Penjelasan dan kejujuran itu penting dalam hubungan
-Lia Zeyana-***
Lio mengembuskan napas lelah, padahal matahari belum sampai ke titik tertinggi, tetapi ia sudah kelelahan. Bekerja sejak tujuh pagi disambut pelanggan yang ramai, ditambah teman-temannya datang pukul sepuluh. Rasanya Lio tidak bisa berkata apapun selain bersabar.
Lio tidak akan mengeluh jika teman-temannya duduk tenang sembari mengobrol, tetapi percakapan mereka mebuat telinganya panas. Entah bagaimana, gosip menyebar secepat kilat membuatnya menjadi bulan-bulanan. Lio ingin menenggelamkan diri saja di lautan.
“Gimana, Lio?” tanya Jezel ambigu.
Lio mengernyit. “Maksudnya, Bang?”
“Bego! Kalimat lo bikin orang salah paham!” Garen memukul pelan kepala Jezel. “Jadi, maksud si Kampret, hubungan lo sama Lia tuh sampe tahap mana?”
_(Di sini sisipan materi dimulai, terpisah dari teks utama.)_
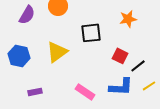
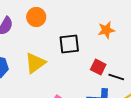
black line: (138, 66) -> (116, 77), turned 56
Ekspresi Lio berubah cepat membuat teman-temannya meledek, tidak bisa mengelak membuatnya melarikan diri ke dapur. Namun, pandangan Tamio membuat Lio mendesah kasar. Makhluk pendiam itu pasti memintanya bicara soal Lia.
“Kalo deket sama seseorang, jangan main-main. Semua makhluk di dunia ini pasti punya hati. Nah, hatinya nggak boleh dibuat main soalnya karma bisa datang kapan aja. Paham?” Tamio berkata tegas.
Lio menganguk paham, Tamio memang sosok abang yang bisa diandalkan tanpa perlu diminta. Setelah merasa lebih baik meski tidak ada sesi curhat, Lio kembali ke meja teman-temannya. Kondisi coffe yang tidak begitu ramai membuat Lio bisa mengobrol sebentar, itu pun sudah mendapat izin dari Kilo yang sibuk panen di atap.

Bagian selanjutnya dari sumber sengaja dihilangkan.